Python Data Engineer
Fetcherr
Python Data Engineer
- R&D
- Tel Aviv
- Senior
- Full-time
Description
Fetcherr is an AI-driven company specializing in deep learning, algorithmic trading, and large-scale data solutions. Our core technology, the Large Market Model (LMM), enables accurate demand forecasting and real-time, data-driven decision-making. Originally focused on the airline industry, Fetcherr is expanding its AI solutions across additional industries.
Fetcherr is looking for a highly skilled and experienced Senior Python Developer to spearhead the development of robust infrastructure and services that power our data platform and data-driven products.
You will be instrumental in building scalable, reliable, and efficient systems that enable data engineers and analysts to ingest, process, and serve large-scale data for production use. This role requires a deep understanding of Python, cloud technologies, and a passion for building foundational backend and data infrastructure.
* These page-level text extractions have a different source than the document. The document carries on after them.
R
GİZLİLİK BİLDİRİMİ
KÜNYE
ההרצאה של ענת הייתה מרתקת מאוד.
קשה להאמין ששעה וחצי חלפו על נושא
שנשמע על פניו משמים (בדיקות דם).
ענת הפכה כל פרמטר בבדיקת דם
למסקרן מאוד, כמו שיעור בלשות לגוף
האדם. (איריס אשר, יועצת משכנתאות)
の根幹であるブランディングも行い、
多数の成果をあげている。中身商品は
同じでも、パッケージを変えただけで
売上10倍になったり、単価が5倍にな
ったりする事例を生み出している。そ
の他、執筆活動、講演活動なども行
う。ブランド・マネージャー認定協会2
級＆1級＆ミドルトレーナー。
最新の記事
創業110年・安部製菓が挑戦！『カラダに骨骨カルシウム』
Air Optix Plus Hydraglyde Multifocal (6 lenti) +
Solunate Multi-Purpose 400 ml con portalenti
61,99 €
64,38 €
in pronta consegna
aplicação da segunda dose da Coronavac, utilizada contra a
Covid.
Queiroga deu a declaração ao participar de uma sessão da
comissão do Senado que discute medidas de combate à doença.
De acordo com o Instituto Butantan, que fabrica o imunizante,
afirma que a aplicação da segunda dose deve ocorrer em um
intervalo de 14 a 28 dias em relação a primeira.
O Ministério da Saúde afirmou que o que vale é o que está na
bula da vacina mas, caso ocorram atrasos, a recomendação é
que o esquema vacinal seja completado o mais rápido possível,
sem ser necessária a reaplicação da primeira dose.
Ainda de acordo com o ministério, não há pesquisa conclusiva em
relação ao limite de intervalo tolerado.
If you are a seasoned developer with a proven track record in backend and data engineering, and you’re excited about building core data systems at Fetcherr, we want to hear from you.
Responsibilities:
- Design, build, and maintain scalable, high-performance backend services and infrastructure for Fetcherr’s data platform.
- Develop and manage APIs and microservices that support data pipelines, internal services, and end-user applications.
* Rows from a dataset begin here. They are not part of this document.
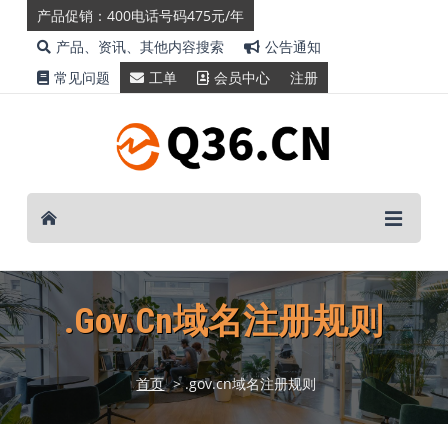
产品促销：400电话号码475元/年
产品、资讯、其他内容搜索
公告通知
常见问题
工单
会员中心
注册
.gov.cn域名注册规则
首页
> .gov.cn域名注册规则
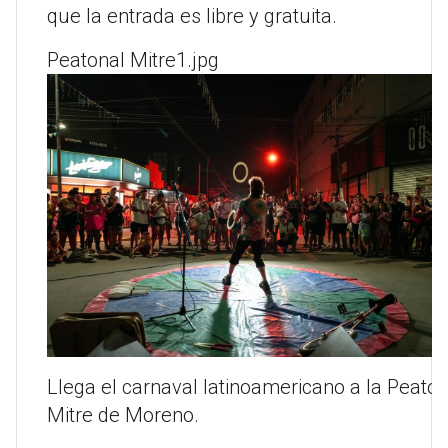
que la entrada es libre y gratuita.
Peatonal Mitre1.jpg
Llega el carnaval latinoamericano a la Peaton
Mitre de Moreno.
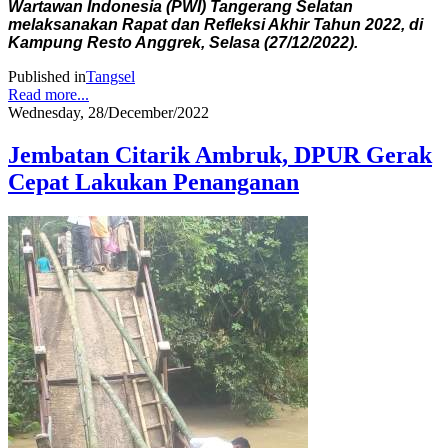
Wartawan Indonesia (PWI) Tangerang Selatan
melaksanakan Rapat dan Refleksi Akhir Tahun 2022, di
Kampung Resto Anggrek, Selasa (27/12/2022).
Published in
Tangsel
Read more...
Wednesday, 28/December/2022
Jembatan Citarik Ambruk, DPUR Gerak
Cepat Lakukan Penanganan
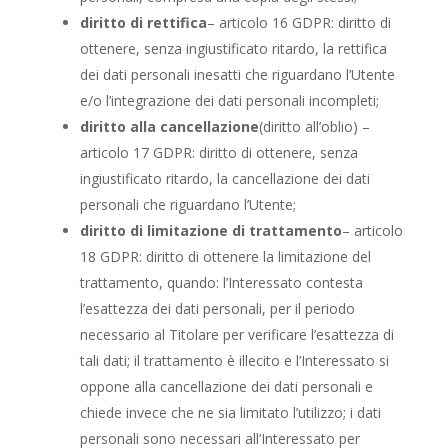
diritto di rettifica
– articolo 16 GDPR: diritto di
ottenere, senza ingiustificato ritardo, la rettifica
dei dati personali inesatti che riguardano l’Utente
e/o l’integrazione dei dati personali incompleti;
diritto alla cancellazione
(diritto all’oblio) –
articolo 17 GDPR: diritto di ottenere, senza
ingiustificato ritardo, la cancellazione dei dati
personali che riguardano l’Utente;
diritto di limitazione di trattamento
– articolo
18 GDPR: diritto di ottenere la limitazione del
trattamento, quando: l’Interessato contesta
l’esattezza dei dati personali, per il periodo
necessario al Titolare per verificare l’esattezza di
tali dati; il trattamento è illecito e l’Interessato si
oppone alla cancellazione dei dati personali e
chiede invece che ne sia limitato l’utilizzo; i dati
personali sono necessari all’Interessato per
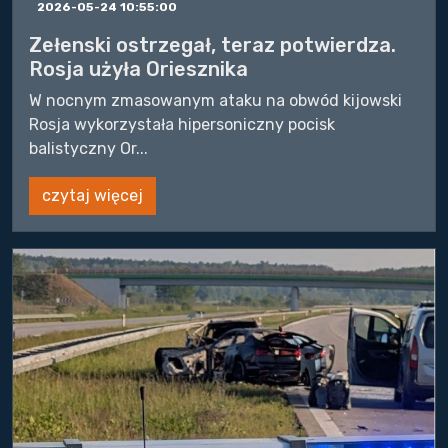
2026-05-24 10:55:00
Zełenski ostrzegał, teraz potwierdza.
Rosja użyła Oriesznika
W nocnym zmasowanym ataku na obwód kijowski
Rosja wykorzystała hipersoniczny pocisk
balistyczny Or...
czytaj więcej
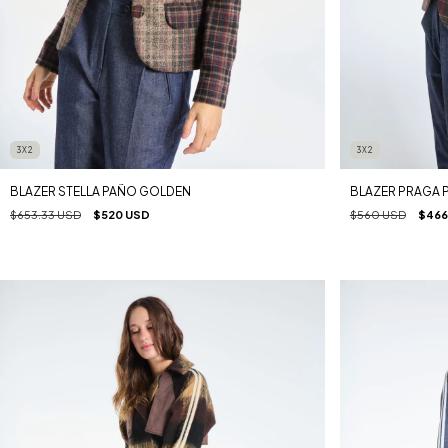
3X2
3X2
BLAZER STELLA PAÑO GOLDEN
BLAZER PRAGA 
$653.33 USD
$520 USD
$560 USD
$466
- Implement, optimize, and maintain data pipelines for ingesting, processing, transforming, and serving large volumes of data.
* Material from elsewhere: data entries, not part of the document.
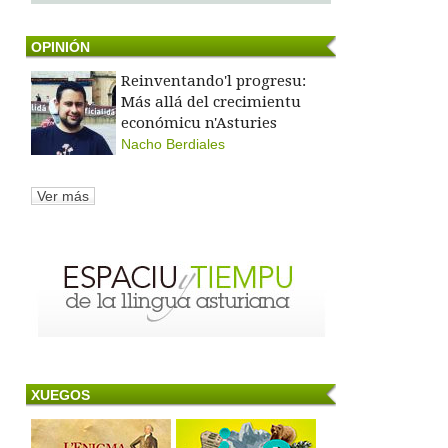
OPINIÓN
Reinventando'l progresu:
Más allá del crecimientu
económicu n'Asturies
Nacho Berdiales
Ver más
XUEGOS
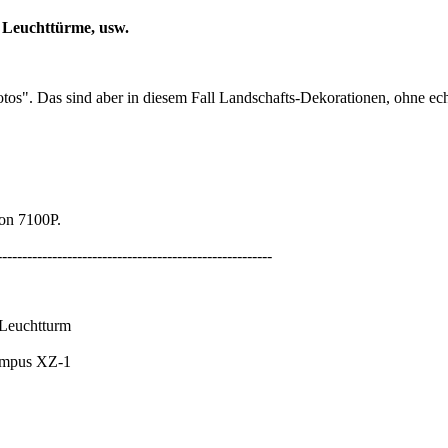
 Leuchttürme, usw.
tos". Das sind aber in diesem Fall Landschafts-Dekorationen, ohne ech
on 7100P.
-------------------------------------------------------
 Leuchtturm
ympus XZ-1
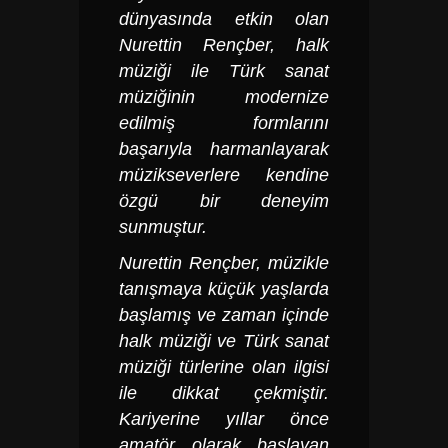
dünyasında etkin olan
Nurettin Rençber, halk
müziği ile Türk sanat
müziğinin modernize
edilmiş formlarını
başarıyla harmanlayarak
müzikseverlere kendine
özgü bir deneyim
sunmuştur.
Nurettin Rençber
, müzikle
tanışmaya küçük yaşlarda
başlamış ve zaman içinde
halk müziği ve Türk sanat
müziği türlerine olan ilgisi
ile dikkat çekmiştir.
Kariyerine yıllar önce
amatör olarak başlayan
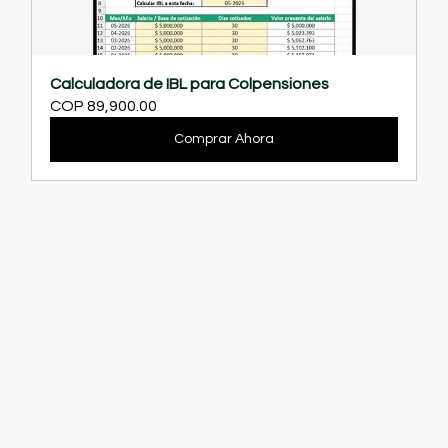
Calculadora de IBL para Colpensiones
COP 89,900.00
Comprar Ahora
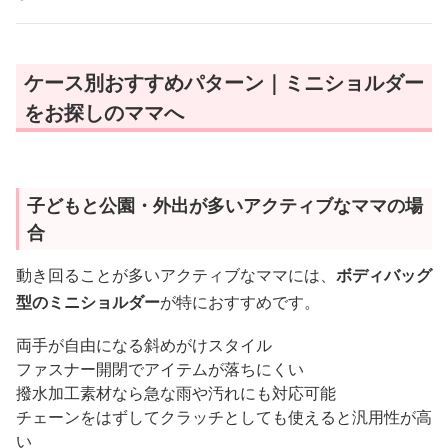
ケース別おすすめパターン｜ミニショルダー
をお探しのママへ
子どもと公園・外出が多いアクティブなママの場
合
動き回ることが多いアクティブなママには、
ボディバッグ
型のミニショルダー
が特におすすめです。
両手が自由になる斜めがけスタイル
ファスナー開閉でアイテムが落ちにくい
撥水加工素材なら急な雨や汚れにも対応可能
チェーンをはずしてクラッチとしても使えると汎用性が高
い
- Ensure the reliability, security, and efficiency of data processing and deployment environments through robust infrastructure management.
- Collaborate with Data Engineers, Analytics, and Product teams to understand data infrastructure needs and deliver scalable solutions.
- Establish and maintain best practices for Python development, including coding standards, testing (unit, integration, E2E), reproducibility, and version control.
- Leverage cloud platforms (e.g., GCP) to build and manage scalable infrastructure, including compute, storage, and networking resources.
- Implement monitoring, logging, and alerting to ensure the health, performance, and reliability of data services and pipelines.
- Contribute to architectural decisions and the long-term technical direction of Fetcherr’s data infrastructure.
- Stay up to date with industry trends and best practices in data engineering, cloud computing, and backend architecture.
Requirements
- 5+ years of professional experience in backend software development, with a strong emphasis on Python.
- Proven experience building and operating production-grade systems and scalable data infrastructure.
- Strong understanding of designing applications and data services that scale and operate reliably in cloud environments.
- Expertise in designing and implementing APIs and microservices supporting data platforms and data workflows.
- Solid experience with cloud platforms, particularly GCP (preferred), including compute, storage, networking, and managed data services.
- Demonstrated experience with best coding practices, including testing, reproducibility, and version control (e.g., Git).
- Familiarity with containerization technologies such as Docker and orchestration platforms like Kubernetes.
- Experience with CI/CD pipelines and tools for automated testing and deployment.
- Proficiency in database technologies, both SQL and NoSQL, including data modeling and performance optimization.
- Excellent problem-solving, analytical, and debugging skills.
- Strong communication and collaboration skills, with the ability to clearly articulate technical concepts.
Nice to have:
- Hands-on experience with data engineering platforms and frameworks (e.g., Apache Spark, Beam, Airflow).
- Experience building and maintaining large-scale data pipelines and ETL/ELT workflows.
- Experience with data streaming technologies (e.g., Kafka, Pub/Sub).
- Understanding of data reliability, data quality, and observability practices.
- Familiarity with infrastructure-as-code tools (e.g., Terraform, CloudFormation).
- Knowledge of security best practices for cloud-based data platforms and applications.